Thursday, December 25, 2008

Ghajini ... not to be missed

Saw it on Wednesday ... outstanding movie ... superb performances ... and if you think that its a copy of momento ... then you are in for a grand surprise ... I like this one way better.

Will write in detail soon...

Saturday, November 15, 2008

Indian Flag at Narita Airport

Great to see the tricolor around the world ...

Monday, November 10, 2008

Barack Obama and India

I was indeed impressed by Barack Obama’s oratory skills when he gave the keynote address during my commencement ceremony a few years ago. He has surely used it to his advantage towards the road to the presidency of the United States. The important question for us is determine the repercussions of his presidency for India.

Before that, however, we need to understand why the US matters to India.

The first and foremost reason is international trade. The importance of international trade for a country’s economy needs no explanation and the US is one of the few countries with which India has a positive trade balance. For the 2006-2007 financial year, India’s overall trade balance was a negative 2687 billion rupees, while the trade balance with the US was a positive 322 billion rupees. The trade balance did reduce quite a bit for the 2007-2008 financial year, but that was mainly due to increase in aircraft purchases by the airlines in India. Also, the US accounts for about 10% of India’s total foreign trade when measured in rupees.

Another important reason is Foreign Direct Investment in India. The US currently has the third highest FDI in India. FDIs provide the much needed foreign exchange that not only provides reserves for unexpected situations, but also keeps the imports unaffected by the change in the value of the rupee.

And, of course, we have the IT and BPO sector in India that does not reflect in either the GDP or FDI statistics. These exports for the financial year 2007-2008 have been $40.4 billion out of which the US has a 61% share. This sector is estimated to provide employment to about 1.5 million people.

One of the most important reasons why a change in the US presidency matters to India is the political situation in the Indian subcontinent and the US interests in Afghanistan. Every year India pays heavily (not just money) because of terrorism and unrest that is instigated by outside forces. The big issue here is not the defense spending (which is around 2% of our GDP – the US is about 4.9% of its GDP for comparison), but the impact terrorism has on the life of the people and the economy. (Remember how terrorism in Kashmir collapsed the booming tourism industry in the late 1980s).

Now, that we understand that the policies of the US government do matter to India, let’s look at some of Barack Obama’s expected policies.

One of the big differences between Barack Obama and John McCain was the fact that Obama propagated a bottoms-up approach to steer the US economy, while McCain supported the top-down approach. India generally benefits from a top-down approach in the US, where businesses are given incentives, which increases foreign trade. In addition, the fact that the general population is not directly provided money (or say tax breaks), they look for cheaper products, which supports imports from China and India and abets outsourcing. The top-down approach directly benefits the businesses and then trickles down to the population while a bottoms-up approach directly benefits the people and then reaches the businesses.
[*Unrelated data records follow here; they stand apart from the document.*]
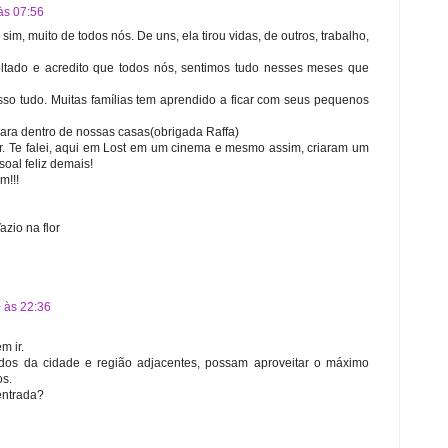
às 07:56
sim, muito de todos nós. De uns, ela tirou vidas, de outros, trabalho,
evoltado e acredito que todos nós, sentimos tudo nesses meses que
sso tudo. Muitas famílias tem aprendido a ficar com seus pequenos
para dentro de nossas casas(obrigada Raffa)
ar. Te falei, aqui em Lost em um cinema e mesmo assim, criaram um
oal feliz demais!
m!!!
zio na flor
 às 22:36
m ir.
odos da cidade e região adjacentes, possam aproveitar o máximo
os.
entrada?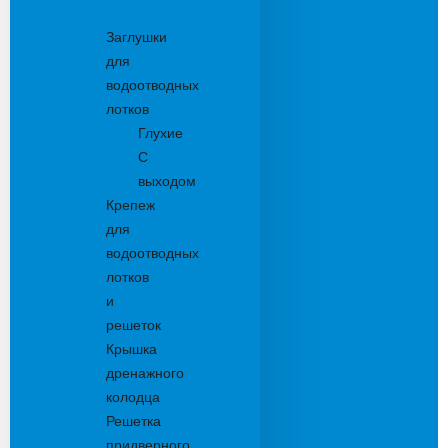
Комплектующие
Заглушки
для
водоотводных
лотков
Глухие
С
выходом
Крепеж
для
водоотводных
лотков
и
решеток
Крышка
дренажного
колодца
Решетка
придверного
Apart from that, I don’t foresee a big change in US policies towards international trade with India including the Indo-US nuclear deal.

Regarding the war on terror, Obama seems to be geared towards ending the war in Iraq while continuing the hunt for terrorists in the Afghanistan-Pakistan region. In such a scenario, the US is more likely to need support of the Pakistani government, which may result in both financial and military incentives to Pakistan. Secondly, the US may try to mediate between India and Pakistan over Kashmir for a resolution so that Pakistan could focus on the western border. India prefers a bilateral improvement in its relationship with Pakistan. A continued US interest in the region may also make the extremists more determined to spread their philosophy making them more active in the region. This may increase activities like serial blasts and formation of new terror groups in India.